Fraud and Theft Risks in Global Supply Chains Are Everywhere
A new Kroll report sheds light on the complex and overlooked risks in today's international and heavily outsourced supply chains. And while software can help spot supply chain fraud, IT systems are also making enterprises more vulnerable.
According to the Kroll report, one area in supplier relations where IT can help discover fraud is in analyzing billing and payment processes. Sullivan notes that software applications, which mine a company's databases and create exception reports, can detect unusual payment patterns. "When controls around payment matching and approvals are weak, service providers will learn that a company does not notice when they over bill, double bill, ghost bill, or bill for the wrong service," Sullivan notes in the report. "Falsified invoices, however, rarely follow the same patterns as those from honest suppliers."
Sullivan lists four red flags as possible indicators of fraudulent activity: one, a dramatic increase in payments to one vendor; two, a high number of transactions under audit thresholds; three, consecutive invoice numbers or multiple invoices on the same day; and four, payments highlighted by exceptions to what's referred to as Benford's law (which holds that numbers that occur naturally in business typically follow some basic patterns.) "Perpetrators of fraud rarely have the knowledge or capability to fake these," he notes.
Due to the complexity of a company's logistics needs, there is also a need to use software packages to detect adverse behavior, notes Eduardo Gomide, a managing director in Kroll's financial advisory services, in the report. Gomide defines logistics as the procurement, movement and storage of materials, parts and finished inventory throughout a company and its market channels.
"The vulnerabilities are considerable in part because of the field's complexity, involving as it does different parties and a huge flow of information that can be difficult to analyze, predict, or even measure," Gomide notes.
One approach to minimize companies' exposure to logistics fraud is to mine their own databases using commercially available statistical software that can present critical graphical and numerical analyses.
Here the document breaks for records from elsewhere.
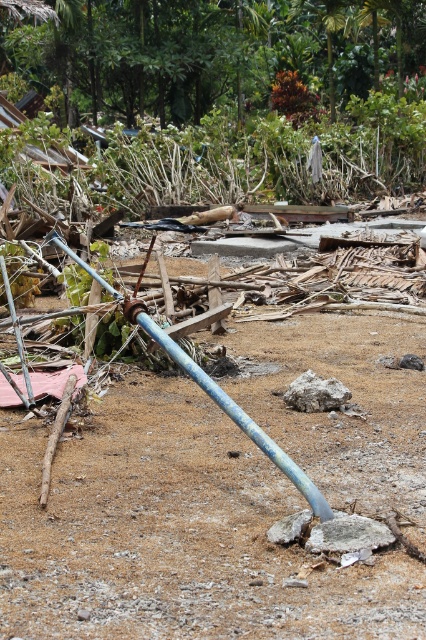 Between brown sandy dirt at center and blue painted metal water pipe at center, which one is positioned lower?

brown sandy dirt at center is lower down.

Who is more forward, (198, 550) or (146, 310)?

Point (198, 550) is in front.

Where is `brown sandy dirt at center`? This screenshot has width=426, height=640. brown sandy dirt at center is located at coordinates [x=172, y=531]. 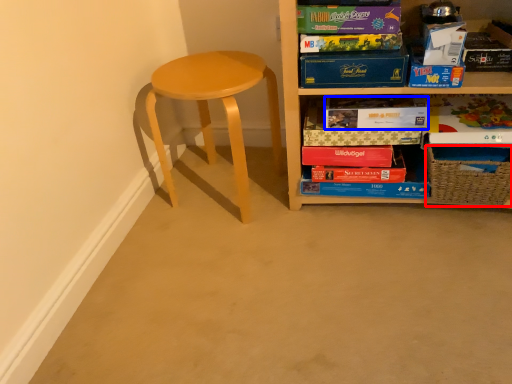 Question: Among these objects, which one is farthest to the camera, basket (highlighted by a red box) or paperback book (highlighted by a blue box)?

Choices:
 (A) basket
 (B) paperback book

Answer: (B) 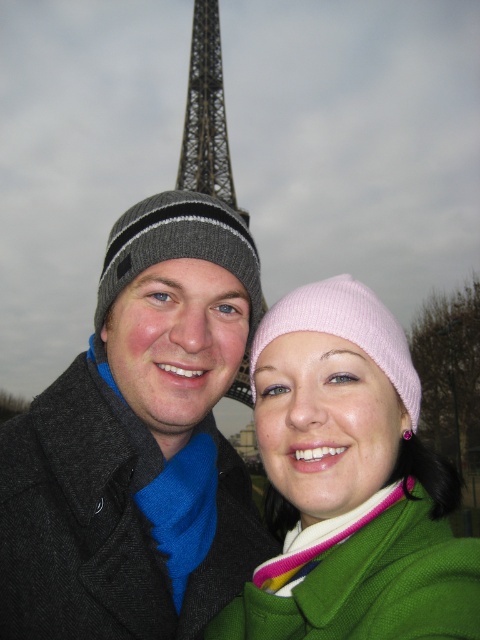 Who is shorter, pink knit beanie at center or metallic lattice structure at center?

pink knit beanie at center is shorter.

Which is behind, point (343, 486) or point (205, 168)?

The point (205, 168) is more distant.

Find the location of a particular element. pink knit beanie at center is located at coordinates (349, 483).

Where is `pink knit beanie at center`? This screenshot has height=640, width=480. pink knit beanie at center is located at coordinates (349, 483).

Does pink knit beanie at center have a greater height compared to gray knit beanie at left?

Yes.

Who is positioned more to the left, pink knit beanie at center or gray knit beanie at left?

gray knit beanie at left is more to the left.

Who is more distant from viewer, (x=357, y=397) or (x=236, y=388)?

The point (x=357, y=397) is behind.

You are a GUI agent. You are given a task and a screenshot of the screen. Output one action in this format:
    pyautogui.click(x=<x>, y=<y>)
    Task: Click on the pink knit beanie at center
    The height and width of the screenshot is (640, 480).
    Given the screenshot: What is the action you would take?
    (x=349, y=483)

Which of these two, pink knit beanie at center or metallic lattice structure at upper center, stands taller?

Standing taller between the two is pink knit beanie at center.

The height and width of the screenshot is (640, 480). Describe the element at coordinates (349, 483) in the screenshot. I see `pink knit beanie at center` at that location.

Where is `pink knit beanie at center`? pink knit beanie at center is located at coordinates (349, 483). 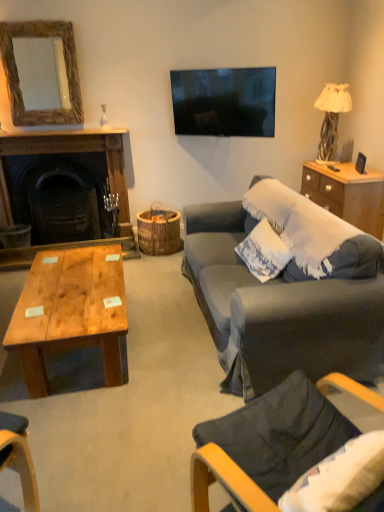 I want to click on vacant space that is to the left of metallic silver picture frame at right, so click(339, 174). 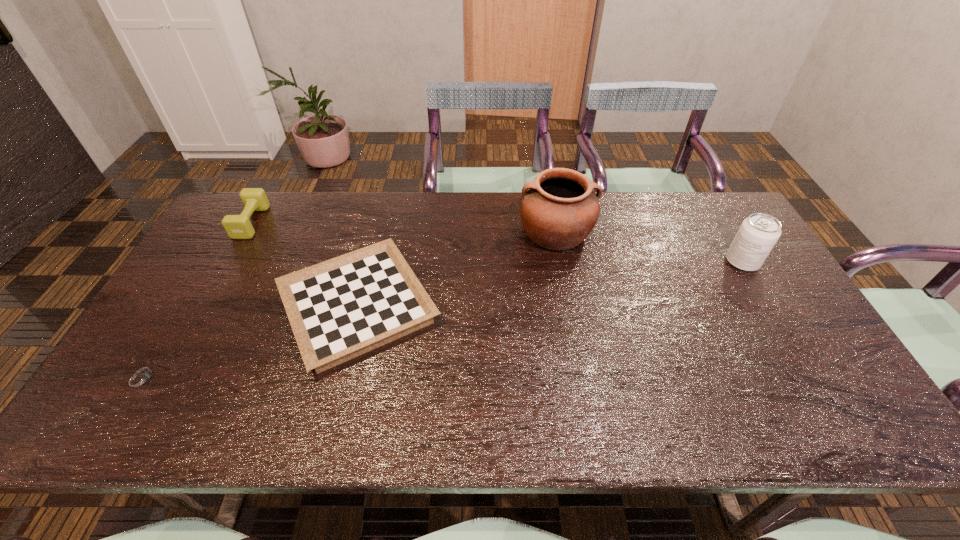 I want to click on free space located on the right of the dumbbell, so click(x=284, y=222).

This screenshot has height=540, width=960. I want to click on blank space located on the left of the checkerboard, so click(181, 307).

In order to click on free space located on the face of the watch in this screenshot , I will do (184, 377).

You are a GUI agent. You are given a task and a screenshot of the screen. Output one action in this format:
    pyautogui.click(x=<x>, y=<y>)
    Task: Click on the pottery that is positioned at the far edge
    This screenshot has width=960, height=540.
    Given the screenshot: What is the action you would take?
    pyautogui.click(x=559, y=209)

The height and width of the screenshot is (540, 960). What are the coordinates of `dumbbell present at the far edge` in the screenshot? It's located at (254, 199).

Locate an element on the screen. dumbbell situated at the left edge is located at coordinates (254, 199).

Where is `watch located in the left edge section of the desktop`? The image size is (960, 540). watch located in the left edge section of the desktop is located at coordinates (142, 377).

The width and height of the screenshot is (960, 540). I want to click on object located in the right edge section of the desktop, so click(x=758, y=233).

Identify the location of object located at the far left corner. The image size is (960, 540). (254, 199).

At what (x,y) coordinates should I click in order to perform the action: click on free space at the far edge of the desktop. Please return your answer as a coordinate pair (x, y). Image resolution: width=960 pixels, height=540 pixels. Looking at the image, I should click on (418, 222). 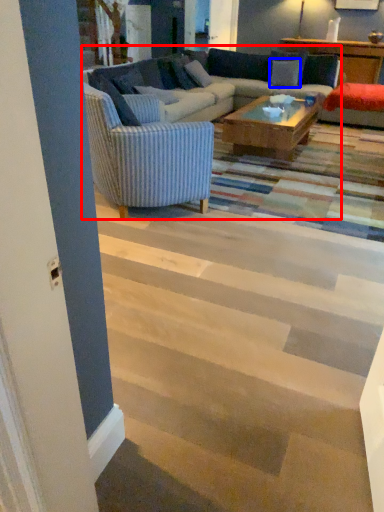 Question: Which point is closer to the camera, studio couch (highlighted by a red box) or pillow (highlighted by a blue box)?

Choices:
 (A) studio couch
 (B) pillow

Answer: (A) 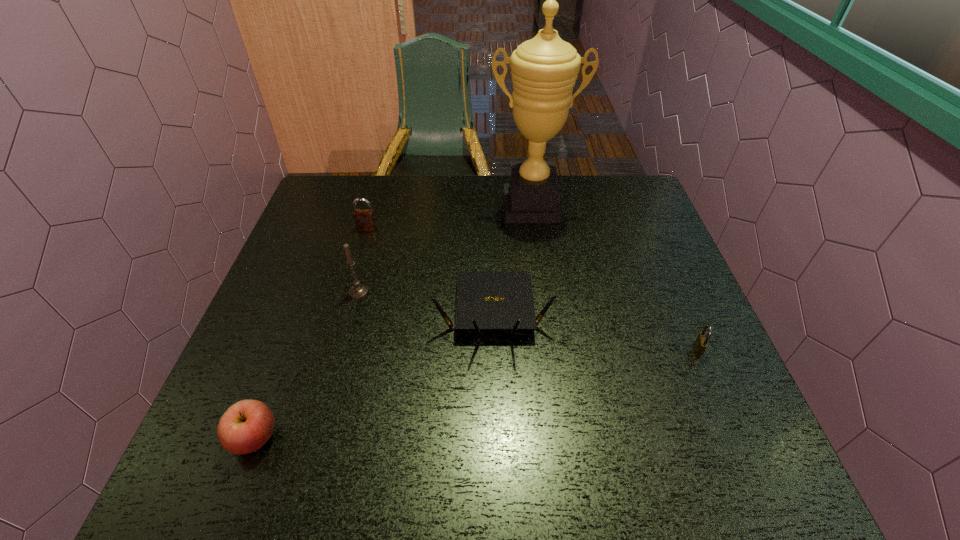 Find the location of a particular element. trophy cup is located at coordinates (544, 69).

Locate an element on the screen. The image size is (960, 540). the farthest object is located at coordinates (544, 69).

I want to click on candle, so click(358, 290).

Find the location of a particular element. This screenshot has width=960, height=540. router is located at coordinates (485, 301).

This screenshot has width=960, height=540. Find the location of `the second farthest object`. the second farthest object is located at coordinates (364, 218).

Find the location of `the taller padlock`. the taller padlock is located at coordinates (364, 218).

The image size is (960, 540). What are the coordinates of `apple` in the screenshot? It's located at (247, 425).

This screenshot has height=540, width=960. I want to click on the leftmost object, so click(x=247, y=425).

The image size is (960, 540). What are the coordinates of `the shorter padlock` in the screenshot? It's located at (700, 344).

At what (x,y) coordinates should I click in order to perform the action: click on the rightmost object. Please return your answer as a coordinate pair (x, y). The height and width of the screenshot is (540, 960). Looking at the image, I should click on (700, 344). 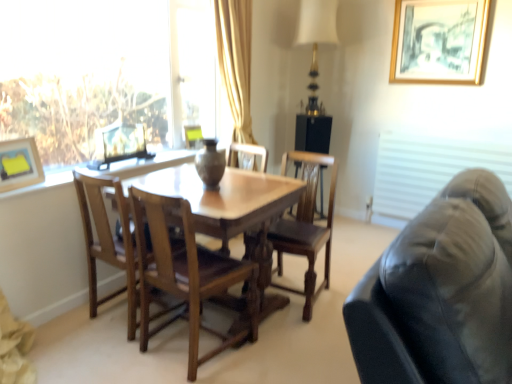 Question: Should I look upward or downward to see wooden chair at center, the first chair positioned from the right?

Choices:
 (A) down
 (B) up

Answer: (A)

Question: Is transparent glass window at upper left aimed at wooden chair at center, which appears as the 2th chair when viewed from the right?

Choices:
 (A) yes
 (B) no

Answer: (A)

Question: Can you confirm if transparent glass window at upper left is smaller than wooden chair at center, the 2th chair when ordered from left to right?

Choices:
 (A) no
 (B) yes

Answer: (A)

Question: From a real-world perspective, is transparent glass window at upper left over wooden chair at center, which appears as the 2th chair when viewed from the right?

Choices:
 (A) yes
 (B) no

Answer: (A)

Question: From the image's perspective, does transparent glass window at upper left appear lower than wooden chair at center, the 2th chair when ordered from left to right?

Choices:
 (A) no
 (B) yes

Answer: (A)

Question: Does transparent glass window at upper left have a lesser height compared to wooden chair at center, which appears as the 2th chair when viewed from the right?

Choices:
 (A) yes
 (B) no

Answer: (B)

Question: Is the depth of transparent glass window at upper left less than that of wooden chair at center, the 2th chair when ordered from left to right?

Choices:
 (A) no
 (B) yes

Answer: (A)

Question: Can you confirm if matte yellow picture frame at center, the 2th picture frame from the right, is thinner than wooden chair at center, the first chair positioned from the right?

Choices:
 (A) yes
 (B) no

Answer: (A)

Question: Is matte yellow picture frame at center, the 3th picture frame in the front-to-back sequence, far from wooden chair at center, the first chair positioned from the right?

Choices:
 (A) yes
 (B) no

Answer: (A)

Question: From a real-world perspective, is matte yellow picture frame at center, the 3th picture frame in the front-to-back sequence, physically below wooden chair at center, placed as the third chair when sorted from left to right?

Choices:
 (A) yes
 (B) no

Answer: (B)

Question: Does matte yellow picture frame at center, the 2th picture frame from the right, appear on the right side of wooden chair at center, the first chair positioned from the right?

Choices:
 (A) yes
 (B) no

Answer: (B)

Question: Can you confirm if matte yellow picture frame at center, arranged as the second picture frame when viewed from the top, is smaller than wooden chair at center, the first chair positioned from the right?

Choices:
 (A) yes
 (B) no

Answer: (A)

Question: Is matte yellow picture frame at center, the 3th picture frame in the front-to-back sequence, further to camera compared to wooden chair at center, the first chair positioned from the right?

Choices:
 (A) no
 (B) yes

Answer: (B)

Question: Is matte yellow picture frame at upper left, the first picture frame in the front-to-back sequence, outside of transparent glass window at upper left?

Choices:
 (A) no
 (B) yes

Answer: (B) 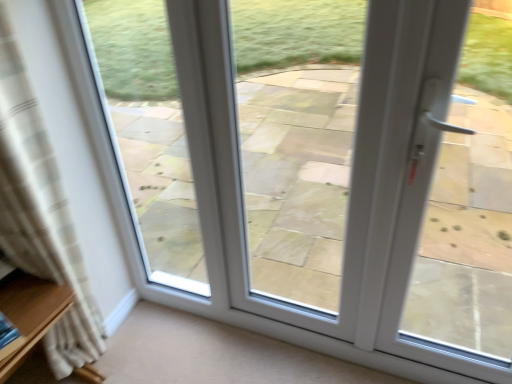 Question: Considering the relative sizes of beige plaid curtain at left and white glass door at left in the image provided, is beige plaid curtain at left shorter than white glass door at left?

Choices:
 (A) no
 (B) yes

Answer: (A)

Question: From the image's perspective, is beige plaid curtain at left below white glass door at left?

Choices:
 (A) yes
 (B) no

Answer: (A)

Question: Considering the relative sizes of beige plaid curtain at left and white glass door at left in the image provided, is beige plaid curtain at left thinner than white glass door at left?

Choices:
 (A) no
 (B) yes

Answer: (A)

Question: Is beige plaid curtain at left completely or partially outside of white glass door at left?

Choices:
 (A) no
 (B) yes

Answer: (B)

Question: Is beige plaid curtain at left oriented towards white glass door at left?

Choices:
 (A) yes
 (B) no

Answer: (B)

Question: Is beige plaid curtain at left in contact with white glass door at left?

Choices:
 (A) yes
 (B) no

Answer: (B)

Question: Is beige plaid curtain at left smaller than white plastic door handle at right?

Choices:
 (A) yes
 (B) no

Answer: (B)

Question: Is beige plaid curtain at left shorter than white plastic door handle at right?

Choices:
 (A) no
 (B) yes

Answer: (A)

Question: Is beige plaid curtain at left far from white plastic door handle at right?

Choices:
 (A) yes
 (B) no

Answer: (A)

Question: Is beige plaid curtain at left completely or partially outside of white plastic door handle at right?

Choices:
 (A) yes
 (B) no

Answer: (A)

Question: From a real-world perspective, is beige plaid curtain at left on top of white plastic door handle at right?

Choices:
 (A) no
 (B) yes

Answer: (A)

Question: Does beige plaid curtain at left touch white plastic door handle at right?

Choices:
 (A) no
 (B) yes

Answer: (A)

Question: Can you confirm if white glass door at center is wider than beige plaid curtain at left?

Choices:
 (A) yes
 (B) no

Answer: (B) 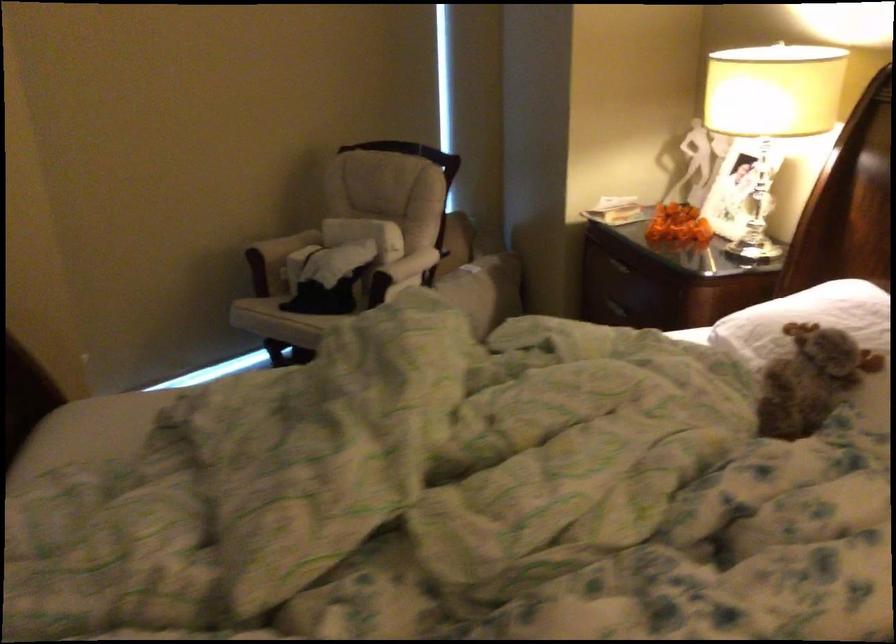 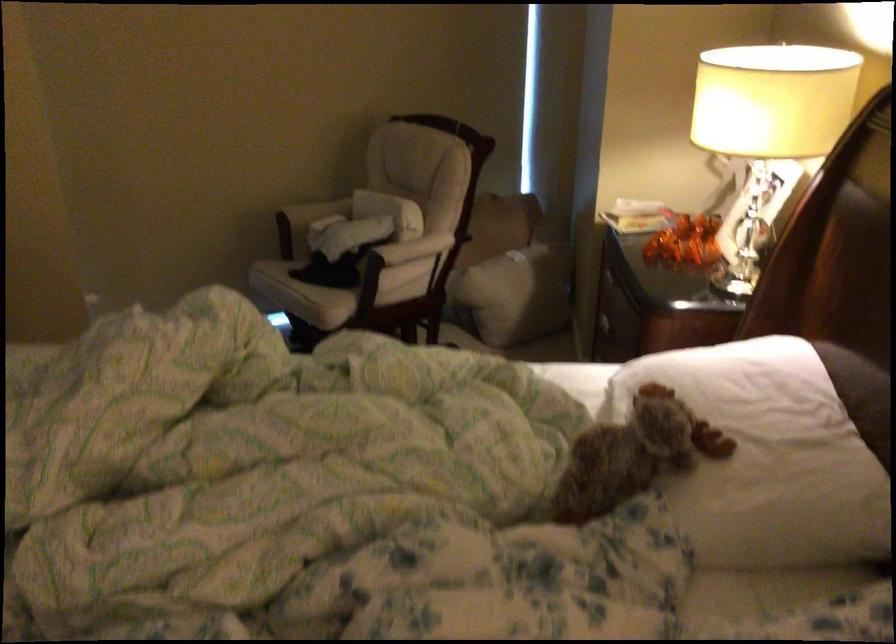 Find the pixel in the second image that matches pixel 295 319 in the first image.

(291, 285) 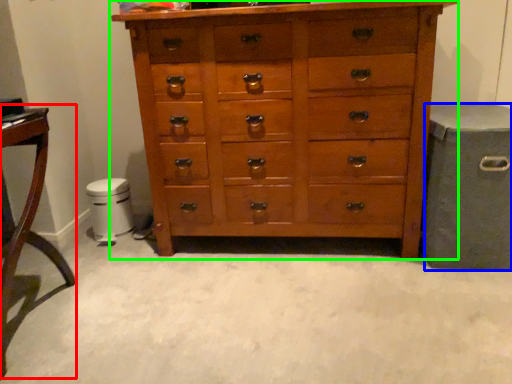 Question: Considering the real-world distances, which object is farthest from table (highlighted by a red box)? gray (highlighted by a blue box) or chest of drawers (highlighted by a green box)?

Choices:
 (A) gray
 (B) chest of drawers

Answer: (A) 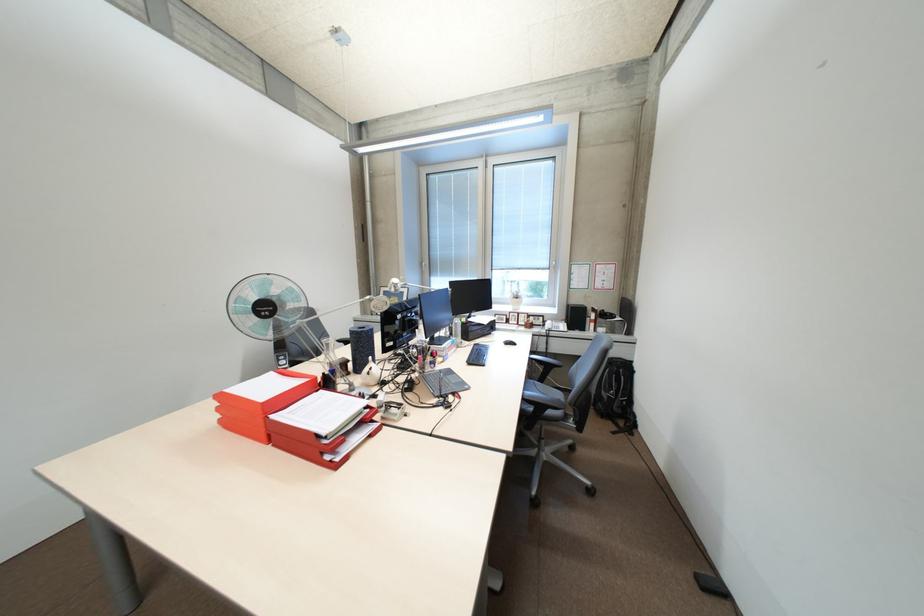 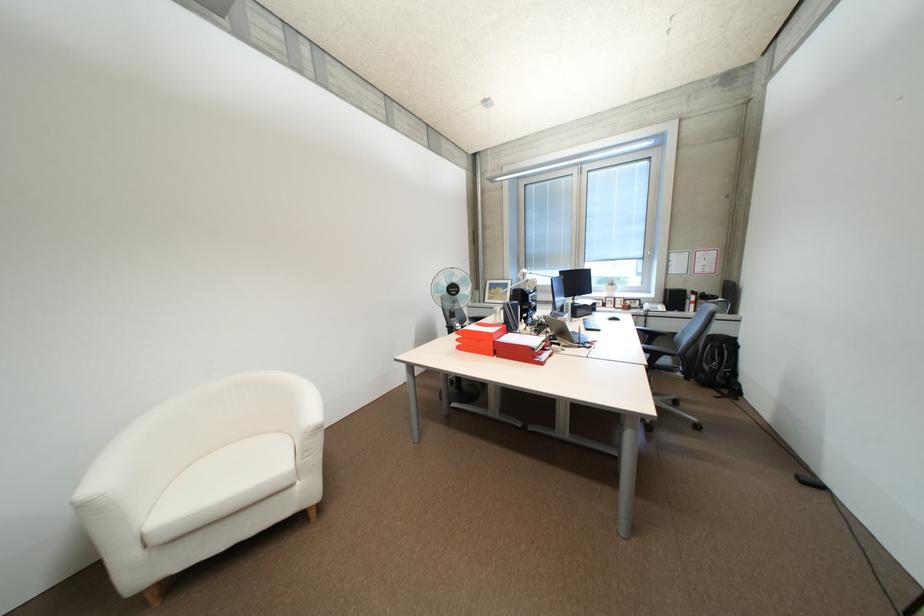 What movement of the cameraman would produce the second image?

The movement direction of the cameraman is left, backward. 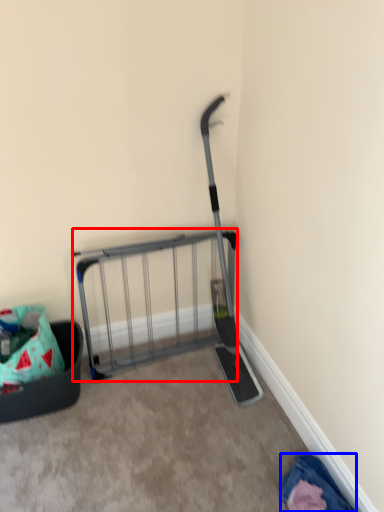 Question: Which object is further to the camera taking this photo, cart (highlighted by a red box) or clothing (highlighted by a blue box)?

Choices:
 (A) cart
 (B) clothing

Answer: (A) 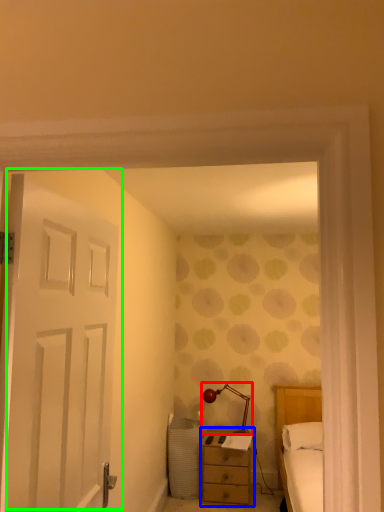 Question: Which is nearer to the table lamp (highlighted by a red box)? nightstand (highlighted by a blue box) or door (highlighted by a green box).

Choices:
 (A) nightstand
 (B) door

Answer: (A)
"The identification of patterns, outliers and other anomalous activities can then generate and trigger alerts, as well as identify leads for investigation and audit," Gomide states. "The approach sounds complex, but...in essence, this simply involves the application of common sense to large volumes of existing data from accounting, stock control or ERP systems."
In the end, "whether red flags are present or not, well-designed internal controls and functional information systems make these frauds difficult to perpetrate," Sullivan says in the report. "We have yet to see fraud seep into a logistics department where strong controls and processes are present."